I think its ugly, and looks like a cheap knock off of a Felt AR.


----------



## bahueh (May 11, 2004)

Please know that Scott Addicts have forks that, while lightweight, are EXTREMELY thin...and IMO not safe for any type of aggressive riding or racing...you can literally push on the sides of the fork and watch the CF flex...not laterally rigid at all.


----------



## MarvinK (Feb 12, 2002)

bahueh said:


> Please know that Scott Addicts have forks that, while lightweight, are EXTREMELY thin...and IMO not safe for any type of aggressive riding or racing...you can literally push on the sides of the fork and watch the CF flex...not laterally rigid at all.

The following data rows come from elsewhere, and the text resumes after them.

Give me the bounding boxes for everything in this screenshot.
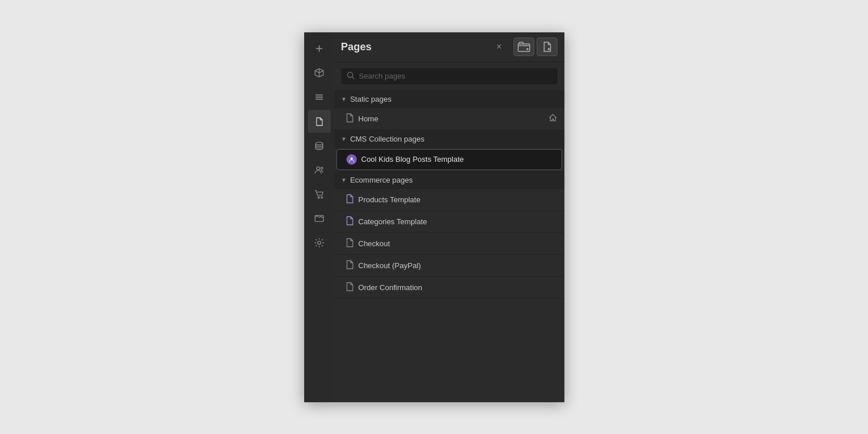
page-item-cool-kids[interactable]: Cool Kids Blog Posts Template	[337, 149, 562, 170]
svg-rect-12	[518, 44, 530, 51]
page-item-products[interactable]: Products Template	[334, 189, 564, 211]
section-label-ecommerce: Ecommerce pages	[350, 176, 412, 184]
svg-line-18	[352, 77, 354, 79]
sidebar-cart-btn[interactable]	[308, 183, 331, 206]
svg-point-5	[315, 142, 323, 145]
page-doc-icon-order	[346, 282, 354, 293]
panel-close-button[interactable]: ×	[492, 39, 506, 54]
page-item-label-products: Products Template	[359, 195, 557, 204]
chevron-down-icon-cms: ▼	[341, 136, 347, 142]
page-item-label-checkout-paypal: Checkout (PayPal)	[359, 261, 557, 270]
home-icon	[548, 113, 557, 124]
sidebar-settings-btn[interactable]	[308, 231, 331, 254]
svg-point-9	[321, 196, 323, 198]
panel-wrapper: Pages ×	[304, 32, 564, 402]
svg-point-7	[320, 167, 323, 169]
search-input-wrap	[341, 68, 557, 84]
sidebar-database-btn[interactable]	[308, 134, 331, 157]
pages-panel: Pages ×	[334, 32, 564, 402]
section-header-ecommerce[interactable]: ▼ Ecommerce pages	[334, 171, 564, 189]
svg-point-17	[348, 72, 353, 77]
sidebar-menu-btn[interactable]	[308, 86, 331, 109]
search-input[interactable]	[359, 72, 552, 80]
page-item-label-home: Home	[359, 114, 544, 123]
page-item-checkout[interactable]: Checkout	[334, 233, 564, 255]
svg-point-11	[317, 241, 320, 244]
page-item-label-checkout: Checkout	[359, 239, 557, 248]
section-label-cms: CMS Collection pages	[350, 135, 424, 143]
page-item-order-confirmation[interactable]: Order Confirmation	[334, 277, 564, 299]
page-item-label-cool-kids: Cool Kids Blog Posts Template	[361, 155, 557, 164]
section-header-cms[interactable]: ▼ CMS Collection pages	[334, 130, 564, 148]
page-item-label-order-confirmation: Order Confirmation	[359, 283, 557, 292]
search-icon	[347, 72, 354, 81]
sidebar-add-btn[interactable]	[308, 37, 331, 60]
svg-point-6	[316, 166, 319, 169]
page-doc-icon-products	[346, 194, 354, 205]
section-label-static: Static pages	[350, 95, 391, 103]
page-doc-icon-checkout	[346, 238, 354, 249]
search-bar	[334, 62, 564, 90]
panel-title: Pages	[341, 41, 492, 53]
page-item-label-categories: Categories Template	[359, 217, 557, 226]
sidebar-media-btn[interactable]	[308, 207, 331, 230]
page-doc-icon-categories	[346, 216, 354, 227]
page-doc-icon	[346, 113, 354, 124]
new-page-button[interactable]	[537, 38, 557, 56]
new-folder-button[interactable]	[514, 38, 534, 56]
chevron-down-icon-ecommerce: ▼	[341, 177, 347, 183]
page-item-home[interactable]: Home	[334, 108, 564, 130]
chevron-down-icon: ▼	[341, 96, 347, 102]
svg-point-19	[350, 157, 353, 159]
page-item-checkout-paypal[interactable]: Checkout (PayPal)	[334, 255, 564, 277]
sidebar-users-btn[interactable]	[308, 158, 331, 181]
sidebar-cube-btn[interactable]	[308, 61, 331, 84]
panel-header: Pages ×	[334, 32, 564, 62]
section-header-static[interactable]: ▼ Static pages	[334, 90, 564, 108]
page-doc-icon-checkout-paypal	[346, 260, 354, 271]
sidebar-page-btn[interactable]	[308, 110, 331, 133]
pages-list: ▼ Static pages Home	[334, 90, 564, 402]
cms-person-icon	[346, 154, 357, 165]
svg-point-8	[317, 196, 319, 198]
icon-sidebar	[304, 32, 334, 402]
page-item-categories[interactable]: Categories Template	[334, 211, 564, 233]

Ya... luckily Columbia only has one decent rider who requires a special fork (Cavendish). Even big George managed with a standard fork... or maybe he didn't and the constant fear and stress of the Scott forks breaking was why he switched teams.


----------



## stevesbike (Jun 3, 2002)

MarvinK said:


> Too bad the SLR01 loses a lot of what BMC is best known for: looks
> 
> I think its ugly, and looks like a cheap knock off of a Felt AR.


you sure you're looking at the right model? The new slr01 doesn't look anything like the Felt AR (doesn't have wheel cutouts or other aero elements). It's an elegant looking frame.


http://www.bmc-racing.com/en/us/bikes/road/teammachine/slr01-red/images/


----------



## MarvinK (Feb 12, 2002)

stevesbike said:


> you sure you're looking at the right model? The new slr01 doesn't look anything like the Felt AR (doesn't have wheel cutouts or other aero elements). It's an elegant looking frame.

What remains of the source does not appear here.